■ **Directions for this task**
All records that follow are to be restated exactly.

(Recorded data)
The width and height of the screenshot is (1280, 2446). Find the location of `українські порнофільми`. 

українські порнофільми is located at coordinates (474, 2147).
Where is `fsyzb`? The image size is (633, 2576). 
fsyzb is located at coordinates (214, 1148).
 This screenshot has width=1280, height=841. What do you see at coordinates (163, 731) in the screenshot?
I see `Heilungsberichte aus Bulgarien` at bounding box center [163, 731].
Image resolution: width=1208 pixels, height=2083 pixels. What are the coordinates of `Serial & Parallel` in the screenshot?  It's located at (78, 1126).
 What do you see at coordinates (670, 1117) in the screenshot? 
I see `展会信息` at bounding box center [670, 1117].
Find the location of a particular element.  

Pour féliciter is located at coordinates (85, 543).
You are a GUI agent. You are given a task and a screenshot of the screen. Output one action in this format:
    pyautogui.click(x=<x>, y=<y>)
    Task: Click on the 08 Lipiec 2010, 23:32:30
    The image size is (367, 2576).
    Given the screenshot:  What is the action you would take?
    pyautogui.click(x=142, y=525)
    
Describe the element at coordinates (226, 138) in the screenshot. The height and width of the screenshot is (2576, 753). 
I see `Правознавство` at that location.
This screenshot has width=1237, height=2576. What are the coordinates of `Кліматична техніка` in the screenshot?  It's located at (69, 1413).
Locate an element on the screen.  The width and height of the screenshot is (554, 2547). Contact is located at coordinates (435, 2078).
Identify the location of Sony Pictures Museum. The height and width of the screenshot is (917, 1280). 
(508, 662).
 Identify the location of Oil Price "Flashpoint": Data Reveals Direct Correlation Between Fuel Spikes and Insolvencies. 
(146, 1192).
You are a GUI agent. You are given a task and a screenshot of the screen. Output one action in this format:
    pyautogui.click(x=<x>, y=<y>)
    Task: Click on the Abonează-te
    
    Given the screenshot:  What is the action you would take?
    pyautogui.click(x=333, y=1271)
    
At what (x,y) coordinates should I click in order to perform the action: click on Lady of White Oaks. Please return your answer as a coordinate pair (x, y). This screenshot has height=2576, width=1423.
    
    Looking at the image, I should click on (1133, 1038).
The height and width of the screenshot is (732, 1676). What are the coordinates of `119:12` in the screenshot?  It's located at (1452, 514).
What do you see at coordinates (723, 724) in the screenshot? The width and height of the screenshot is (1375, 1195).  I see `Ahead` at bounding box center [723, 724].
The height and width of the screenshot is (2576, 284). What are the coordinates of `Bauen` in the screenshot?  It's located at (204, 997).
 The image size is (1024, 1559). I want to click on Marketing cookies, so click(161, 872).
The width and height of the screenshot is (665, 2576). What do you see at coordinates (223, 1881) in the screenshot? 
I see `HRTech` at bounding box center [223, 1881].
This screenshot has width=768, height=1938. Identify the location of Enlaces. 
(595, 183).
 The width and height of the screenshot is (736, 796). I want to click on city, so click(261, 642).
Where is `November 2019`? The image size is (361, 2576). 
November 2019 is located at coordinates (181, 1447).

■ **Answer**
The width and height of the screenshot is (1280, 2446). Find the location of `українські порнофільми`. 

українські порнофільми is located at coordinates (474, 2147).
Where is `fsyzb`? The image size is (633, 2576). 
fsyzb is located at coordinates (214, 1148).
 This screenshot has width=1280, height=841. What do you see at coordinates (163, 731) in the screenshot?
I see `Heilungsberichte aus Bulgarien` at bounding box center [163, 731].
Image resolution: width=1208 pixels, height=2083 pixels. What are the coordinates of `Serial & Parallel` in the screenshot?  It's located at (78, 1126).
 What do you see at coordinates (670, 1117) in the screenshot? 
I see `展会信息` at bounding box center [670, 1117].
Find the location of a particular element.  

Pour féliciter is located at coordinates (85, 543).
You are a GUI agent. You are given a task and a screenshot of the screen. Output one action in this format:
    pyautogui.click(x=<x>, y=<y>)
    Task: Click on the 08 Lipiec 2010, 23:32:30
    The image size is (367, 2576).
    Given the screenshot:  What is the action you would take?
    pyautogui.click(x=142, y=525)
    
Describe the element at coordinates (226, 138) in the screenshot. The height and width of the screenshot is (2576, 753). 
I see `Правознавство` at that location.
This screenshot has width=1237, height=2576. What are the coordinates of `Кліматична техніка` in the screenshot?  It's located at (69, 1413).
Locate an element on the screen.  The width and height of the screenshot is (554, 2547). Contact is located at coordinates (435, 2078).
Identify the location of Sony Pictures Museum. The height and width of the screenshot is (917, 1280). 
(508, 662).
 Identify the location of Oil Price "Flashpoint": Data Reveals Direct Correlation Between Fuel Spikes and Insolvencies. 
(146, 1192).
You are a GUI agent. You are given a task and a screenshot of the screen. Output one action in this format:
    pyautogui.click(x=<x>, y=<y>)
    Task: Click on the Abonează-te
    
    Given the screenshot:  What is the action you would take?
    pyautogui.click(x=333, y=1271)
    
At what (x,y) coordinates should I click in order to perform the action: click on Lady of White Oaks. Please return your answer as a coordinate pair (x, y). This screenshot has height=2576, width=1423.
    
    Looking at the image, I should click on (1133, 1038).
The height and width of the screenshot is (732, 1676). What are the coordinates of `119:12` in the screenshot?  It's located at (1452, 514).
What do you see at coordinates (723, 724) in the screenshot? The width and height of the screenshot is (1375, 1195).  I see `Ahead` at bounding box center [723, 724].
The height and width of the screenshot is (2576, 284). What are the coordinates of `Bauen` in the screenshot?  It's located at (204, 997).
 The image size is (1024, 1559). I want to click on Marketing cookies, so click(161, 872).
The width and height of the screenshot is (665, 2576). What do you see at coordinates (223, 1881) in the screenshot? 
I see `HRTech` at bounding box center [223, 1881].
This screenshot has width=768, height=1938. Identify the location of Enlaces. 
(595, 183).
 The width and height of the screenshot is (736, 796). I want to click on city, so click(261, 642).
Where is `November 2019`? The image size is (361, 2576). 
November 2019 is located at coordinates (181, 1447).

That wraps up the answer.